## [WHAT NEEDS TO BE DONE]
Whenever a line contains the string "security", copy it out of the entries.

EXERCISE MATERIALS below:

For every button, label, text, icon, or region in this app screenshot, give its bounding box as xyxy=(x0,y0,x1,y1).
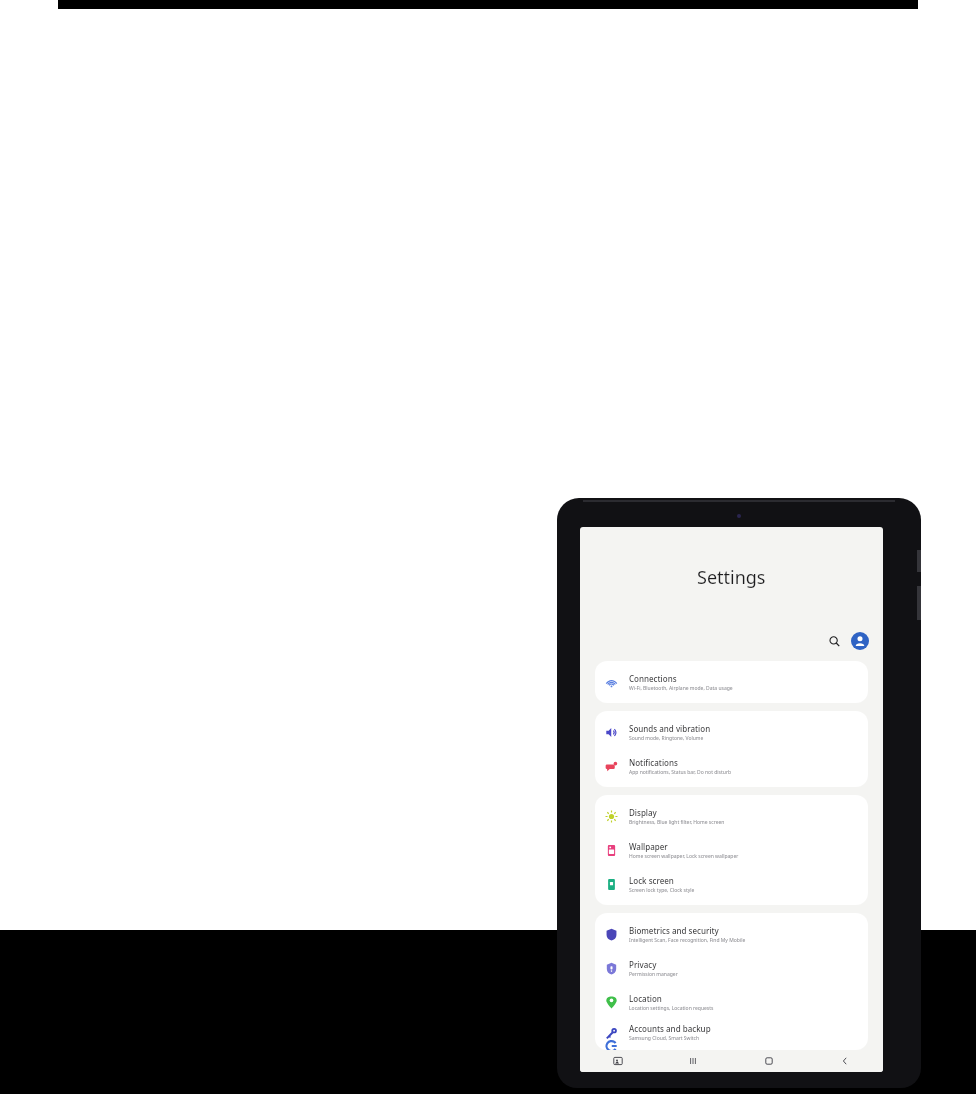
staticText: Permission manager xyxy=(629,971,678,978)
button[interactable]: Search xyxy=(824,631,844,651)
staticText: Settings xyxy=(697,565,766,590)
button[interactable]: Lock screen xyxy=(595,867,868,901)
staticText: Accounts and backup xyxy=(629,1023,711,1034)
staticText: Display xyxy=(629,807,657,818)
button[interactable]: Location xyxy=(595,985,868,1019)
button[interactable]: Sounds and vibration xyxy=(595,715,868,749)
button[interactable]: Screenshot xyxy=(580,1050,655,1072)
button[interactable]: Biometrics and security xyxy=(595,917,868,951)
staticText: App notifications, Status bar, Do not di… xyxy=(629,769,732,776)
staticText: Location xyxy=(629,993,662,1004)
button[interactable]: Wallpaper xyxy=(595,833,868,867)
staticText: Home screen wallpaper, Lock screen wallp… xyxy=(629,853,739,860)
staticText: Sound mode, Ringtone, Volume xyxy=(629,735,704,742)
staticText: Intelligent Scan, Face recognition, Find… xyxy=(629,937,746,944)
staticText: Privacy xyxy=(629,959,657,970)
staticText: Location settings, Location requests xyxy=(629,1005,714,1012)
button[interactable]: Accounts and backup xyxy=(595,1019,868,1046)
staticText: Screen lock type, Clock style xyxy=(629,887,695,894)
staticText: Wallpaper xyxy=(629,841,668,852)
button[interactable]: Account xyxy=(851,632,869,650)
staticText: Connections xyxy=(629,673,677,684)
button[interactable]: Privacy xyxy=(595,951,868,985)
staticText: Sounds and vibration xyxy=(629,723,711,734)
staticText: Wi-Fi, Bluetooth, Airplane mode, Data us… xyxy=(629,685,733,692)
staticText: Notifications xyxy=(629,757,678,768)
staticText: Brightness, Blue light filter, Home scre… xyxy=(629,819,725,826)
staticText: Lock screen xyxy=(629,875,674,886)
button[interactable]: Back xyxy=(807,1050,883,1072)
staticText: Samsung Cloud, Smart Switch xyxy=(629,1035,700,1042)
button[interactable]: Connections xyxy=(595,665,868,699)
button[interactable]: Recents xyxy=(655,1050,731,1072)
staticText: Biometrics and security xyxy=(629,925,719,936)
button[interactable]: Notifications xyxy=(595,749,868,783)
button[interactable]: Home xyxy=(731,1050,807,1072)
button[interactable]: Display xyxy=(595,799,868,833)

End of EXERCISE MATERIALS.

## [SOLUTION TO THE PROBLEM]
button[interactable]: Biometrics and security xyxy=(595,917,868,951)
staticText: Biometrics and security xyxy=(629,925,719,936)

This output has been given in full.